Descriptive Statistics > Lag Plot

## What is a Lag Plot?

A lag plot is a special type of scatter plot with the two variables (X,Y) “lagged.”

A “lag” is a fixed amount of passing time; One set of observations in a time series is plotted (lagged) against a second, later set of data. The k^{th} lag is the time period that happened “k” time points before time i. For example:

Lag_{1}(Y_{2}) = Y_{1} and Lag_{4}(Y_{9}) = Y_{5}.

The most commonly used lag is 1, called a *first-order* lag plot.

Plots with a single plotted lag are the most common. However, it is possible to create a lag plot with multiple lags with separate groups (typically different colors) representing each lag.

Lag plots allow you to check for:

**Model suitability**.**Outliers**(data points with extremely high or low values).**Randomness**(data without a pattern).**Serial correlation**(where error terms in a time series transfer from one period to another).**Seasonality**(periodic fluctuations in time series data that happens at regular periods).

## 1. Model suitability

The shape of the lag plot can provide clues about the underlying structure of your data. For example:

- A
**linear shape**to the plot suggests that an autoregressive model is probably a better choice. - An
**elliptical plot**suggests that the data comes from a single-cycle sinusoidal model.

## 2. Outliers

Outliers are easily discernible on a lag plot. The following plot shows four outliers:

## 3. Randomness

Creating a lag plot enables you to check for randomness. Random data will spread fairly evenly both horizontally and vertically. If you cannot see a pattern in the graph, your data is most probably random. On the other hand a shape or trend to the graph (like a linear pattern) indicates the data is *not *random.

The following graph shows a random pattern:

Random plots mean that there is no autocorrelation; if you know Y_{i}, you can’t begin to guess at what Y_{i-1} will be.

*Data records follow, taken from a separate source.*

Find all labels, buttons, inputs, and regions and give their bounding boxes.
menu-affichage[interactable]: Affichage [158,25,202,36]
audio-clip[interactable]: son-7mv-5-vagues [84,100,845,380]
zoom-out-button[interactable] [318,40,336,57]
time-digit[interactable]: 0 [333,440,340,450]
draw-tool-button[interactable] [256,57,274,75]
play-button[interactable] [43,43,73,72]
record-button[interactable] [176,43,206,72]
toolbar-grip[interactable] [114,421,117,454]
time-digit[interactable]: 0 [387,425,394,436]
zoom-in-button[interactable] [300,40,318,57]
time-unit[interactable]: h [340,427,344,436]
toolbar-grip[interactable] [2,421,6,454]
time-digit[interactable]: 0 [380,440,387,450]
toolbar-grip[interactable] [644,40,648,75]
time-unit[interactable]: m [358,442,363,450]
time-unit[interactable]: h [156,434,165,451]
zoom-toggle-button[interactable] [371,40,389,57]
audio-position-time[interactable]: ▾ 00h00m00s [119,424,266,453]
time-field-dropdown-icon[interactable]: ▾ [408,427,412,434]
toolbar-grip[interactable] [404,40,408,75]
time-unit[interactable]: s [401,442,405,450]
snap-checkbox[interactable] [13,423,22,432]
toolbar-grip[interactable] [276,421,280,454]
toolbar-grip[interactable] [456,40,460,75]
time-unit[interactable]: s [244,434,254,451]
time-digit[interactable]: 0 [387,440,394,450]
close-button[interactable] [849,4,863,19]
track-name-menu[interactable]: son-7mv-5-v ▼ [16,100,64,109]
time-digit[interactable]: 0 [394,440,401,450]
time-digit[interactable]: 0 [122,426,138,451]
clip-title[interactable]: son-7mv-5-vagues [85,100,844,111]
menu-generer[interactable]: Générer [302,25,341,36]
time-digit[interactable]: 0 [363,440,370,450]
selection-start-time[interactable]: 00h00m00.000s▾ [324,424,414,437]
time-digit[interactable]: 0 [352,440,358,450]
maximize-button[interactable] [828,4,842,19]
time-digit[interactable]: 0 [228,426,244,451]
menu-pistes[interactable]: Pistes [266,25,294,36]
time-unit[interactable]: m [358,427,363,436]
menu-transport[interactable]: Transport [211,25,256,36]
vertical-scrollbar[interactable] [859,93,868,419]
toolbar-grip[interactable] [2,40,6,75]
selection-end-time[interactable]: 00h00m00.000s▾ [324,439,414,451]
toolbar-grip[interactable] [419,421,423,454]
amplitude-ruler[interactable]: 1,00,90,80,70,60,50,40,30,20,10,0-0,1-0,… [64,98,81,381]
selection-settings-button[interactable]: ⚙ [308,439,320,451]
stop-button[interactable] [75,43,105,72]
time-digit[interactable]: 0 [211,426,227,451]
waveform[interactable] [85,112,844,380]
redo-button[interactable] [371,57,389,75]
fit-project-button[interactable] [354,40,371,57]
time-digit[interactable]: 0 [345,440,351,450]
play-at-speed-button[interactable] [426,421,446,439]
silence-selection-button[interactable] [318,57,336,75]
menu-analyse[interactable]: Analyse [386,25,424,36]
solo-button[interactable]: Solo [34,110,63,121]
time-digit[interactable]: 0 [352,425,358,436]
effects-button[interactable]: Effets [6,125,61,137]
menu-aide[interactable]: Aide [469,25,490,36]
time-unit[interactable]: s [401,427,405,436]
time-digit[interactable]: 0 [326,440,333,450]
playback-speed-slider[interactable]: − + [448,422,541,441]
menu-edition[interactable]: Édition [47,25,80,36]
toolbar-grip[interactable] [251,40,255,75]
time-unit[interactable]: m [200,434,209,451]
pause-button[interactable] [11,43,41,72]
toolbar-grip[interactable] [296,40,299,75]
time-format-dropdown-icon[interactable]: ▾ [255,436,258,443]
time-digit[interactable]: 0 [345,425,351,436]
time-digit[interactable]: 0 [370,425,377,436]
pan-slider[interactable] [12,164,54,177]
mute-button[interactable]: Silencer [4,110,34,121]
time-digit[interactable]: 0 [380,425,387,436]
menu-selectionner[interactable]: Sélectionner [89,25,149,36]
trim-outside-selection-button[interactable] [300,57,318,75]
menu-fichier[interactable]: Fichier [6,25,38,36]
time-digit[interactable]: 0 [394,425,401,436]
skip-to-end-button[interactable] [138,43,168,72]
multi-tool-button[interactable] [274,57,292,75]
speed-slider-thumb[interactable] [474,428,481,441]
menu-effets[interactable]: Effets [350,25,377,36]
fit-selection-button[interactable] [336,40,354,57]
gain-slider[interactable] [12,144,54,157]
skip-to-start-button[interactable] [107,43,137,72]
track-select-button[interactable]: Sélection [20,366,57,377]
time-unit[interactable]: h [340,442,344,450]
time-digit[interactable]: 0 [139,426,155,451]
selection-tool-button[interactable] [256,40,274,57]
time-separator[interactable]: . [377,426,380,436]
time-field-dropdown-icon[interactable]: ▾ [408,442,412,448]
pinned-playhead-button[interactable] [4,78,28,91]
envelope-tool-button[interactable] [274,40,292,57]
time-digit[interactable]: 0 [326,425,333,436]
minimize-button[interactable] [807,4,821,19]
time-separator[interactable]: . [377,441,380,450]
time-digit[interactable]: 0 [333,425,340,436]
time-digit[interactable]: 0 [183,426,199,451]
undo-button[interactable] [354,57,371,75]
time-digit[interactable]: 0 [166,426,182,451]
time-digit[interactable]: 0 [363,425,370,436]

## 4. Serial Correlation / Autocorrelation

If your data shows a linear pattern, it suggests autocorrelation is present. A positive linear trend (i.e. going upwards from left to right) is suggestive of positive autocorrelation; a negative linear trend (going downwards from left to right) is suggestive of negative autocorrelation. The tighter the data is clustered around the diagonal, the more autocorrelation is present; perfectly autocorrelated data will cluster in a single diagonal line.

## 5. Seasonality

Data can be checked for seasonality by plotting observations for a greater number of periods (lags). Data with seasonality will repeat itself periodically in a sine or cosine-like wave.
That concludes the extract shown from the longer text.